Personality Traits in an Italian Sample: Relationship with Anxiety and Depression
Alessandra Minelli1, *, Laura Pedrini2, Laura Rosa Magni2, Alessandro Rotondo3
Identifiers and Pagination:Year: 2009
First Page: 26
Last Page: 30
Publisher ID: CPEMH-5-26
Article History:Received Date: 7/9/2009
Revision Received Date: 25/10/2009
Acceptance Date: 25/10/2009
Electronic publication date: 22/12/2009
Collection year: 2009
open-access license: This is an open access article licensed under the terms of the Creative Commons Attribution Non-Commercial License (http://creativecommons.org/licenses/by-nc/3.0/) which permits unrestricted, non-commercial use, distribution and reproduction in any medium, provided the work is properly cited.
Personality traits provide a description of individual emotional and cognitive processes that modulate thoughts, feelings and behaviour. Few studies have investigated the relationship of personality traits with depression and anxiety in the general Italian population. The aim of the present study was to replicate previous evidences about the association of personality traits with anxiety and depression in a general Italian population sample.
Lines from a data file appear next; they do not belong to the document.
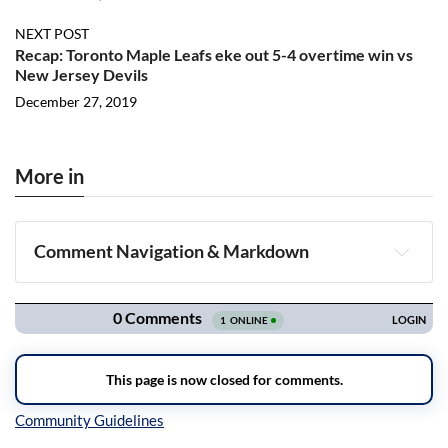
NEXT POST
Recap: Toronto Maple Leafs eke out 5-4 overtime win vs
New Jersey Devils
December 27, 2019
More in
Comment Navigation & Markdown
Navigation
We recruited 418 volunteers through different sources; such as university, newspaper advertisement, hospital, and elderly association. 327 subjects accepted to participate to the study and were screened with the Mini-International Neuropsychiatric Interview (M.I.N.I.) in order to assess DSM-IV Axis I disorders and with the Temperament and Character Inventory (TCI) in order to measure personality traits.
Based on the assessment made by the MINI, the whole sample consisted of 266 (81%) subjects without and 61 subjects (19%) with life-time DSM-IV Axis I disorders. Volunteers with life-time anxiety and depressive disorders showed high scores in Harm Avoidance as well as low scores in Self-Directedness and in the Novelty Seeking subscale “Exploratory Excitability”.
Our results support previous evidences showing that personality traits, in particular Harm Avoidance and Self-Directedness, could represent markers of vulnerability for depression and anxiety disorders.